Final answer:
To calculate the number of disk blocks required for the bitmap of a 2^11 MB disk, convert the total disk size to blocks, then find the bitmap size in bytes, and finally the number of blocks needed to store it.
Step-by-step explanation:
The correct answer is option 512.
To find out how many disk blocks are required to hold the bitmap for a 211 MB disk, we must first calculate the total number of blocks on the disk. Since each disk block is 23 KB, or 8 KB, and there are 220 KB in 211 MB (since 1 MB is 210 KB), we have a total number of 220 / 23 = 217 blocks.
Each block's allocation status is represented by one bit in the bitmap. Since there are 8 bits in a byte and 210 bytes in a KB, each disk block requires 217 bits. To calculate the number of KB required to store this bitmap, we divide the total number of bits by the number of bits in a KB: 217 bits / (8 bits/byte * 210 bytes/KB) = 217 / 213 = 24 KB.
Finally, since each block is 8 KB, the number of blocks needed to store the bitmap equals 24 KB / 8 KB/block = 2 blocks. However, since the capacity of 2 blocks is 16 KB and we need to store a bitmap of size 24 KB, which is also 16 KB, we will need 2 blocks to adequately store the bitmap, confirming that the correct answer is 512 blocks.

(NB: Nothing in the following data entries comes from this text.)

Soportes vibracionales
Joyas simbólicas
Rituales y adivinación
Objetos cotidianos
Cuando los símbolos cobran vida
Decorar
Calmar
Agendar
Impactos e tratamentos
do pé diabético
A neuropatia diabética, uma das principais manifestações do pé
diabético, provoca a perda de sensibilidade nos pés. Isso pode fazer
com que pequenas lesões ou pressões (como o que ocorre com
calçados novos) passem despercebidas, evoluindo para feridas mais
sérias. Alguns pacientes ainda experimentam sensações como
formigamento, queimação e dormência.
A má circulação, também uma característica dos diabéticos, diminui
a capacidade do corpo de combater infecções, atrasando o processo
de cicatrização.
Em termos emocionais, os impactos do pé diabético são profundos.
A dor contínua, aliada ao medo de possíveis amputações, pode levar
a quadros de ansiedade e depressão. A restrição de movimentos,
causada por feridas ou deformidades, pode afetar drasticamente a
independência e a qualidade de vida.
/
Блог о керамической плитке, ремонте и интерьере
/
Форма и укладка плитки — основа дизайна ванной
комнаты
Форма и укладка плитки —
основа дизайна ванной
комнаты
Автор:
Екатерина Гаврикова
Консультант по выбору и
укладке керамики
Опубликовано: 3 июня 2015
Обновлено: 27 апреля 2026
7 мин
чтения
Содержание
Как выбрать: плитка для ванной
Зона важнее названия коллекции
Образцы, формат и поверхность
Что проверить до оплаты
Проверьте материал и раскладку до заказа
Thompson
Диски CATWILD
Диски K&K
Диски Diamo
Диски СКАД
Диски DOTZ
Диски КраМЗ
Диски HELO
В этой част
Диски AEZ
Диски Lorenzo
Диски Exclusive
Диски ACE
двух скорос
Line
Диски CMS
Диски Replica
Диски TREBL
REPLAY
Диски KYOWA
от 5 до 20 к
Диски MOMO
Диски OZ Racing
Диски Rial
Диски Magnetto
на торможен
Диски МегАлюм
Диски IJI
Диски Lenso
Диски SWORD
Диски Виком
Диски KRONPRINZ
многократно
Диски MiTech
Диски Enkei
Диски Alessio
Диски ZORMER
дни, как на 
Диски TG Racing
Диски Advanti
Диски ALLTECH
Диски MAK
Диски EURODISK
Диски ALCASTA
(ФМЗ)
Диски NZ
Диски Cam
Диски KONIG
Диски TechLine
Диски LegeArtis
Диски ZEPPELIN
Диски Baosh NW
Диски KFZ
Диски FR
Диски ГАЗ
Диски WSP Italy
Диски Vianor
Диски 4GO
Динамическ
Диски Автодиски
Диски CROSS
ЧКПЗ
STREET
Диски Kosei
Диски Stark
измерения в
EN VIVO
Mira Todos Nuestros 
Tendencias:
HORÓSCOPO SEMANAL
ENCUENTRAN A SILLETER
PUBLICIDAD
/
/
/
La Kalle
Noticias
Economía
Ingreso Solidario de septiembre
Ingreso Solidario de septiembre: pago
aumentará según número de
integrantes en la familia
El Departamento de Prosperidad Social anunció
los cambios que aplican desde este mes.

The correct answer is option 512. To determine the number of disk blocks required to hold the bitmap of a 211 MB disk, we need to first convert the disk size to KB. Since 1 MB is equal to 1024 KB, 211 MB will be equal to 211 * 1024 KB. This gives us a disk size of 211 * 1024 * 1024 KB.
Next, we need to determine the size of each disk block. Given that disk blocks are 23 KB in size, we divide the total disk size by the block size to find how many blocks are required.
So, the number of disk blocks required is (211 * 1024 * 1024 KB) / (23 KB) = 28 * 1024 * 1024 = 512. Therefore, 512 disk blocks are required to hold the bitmap of a 211 MB disk.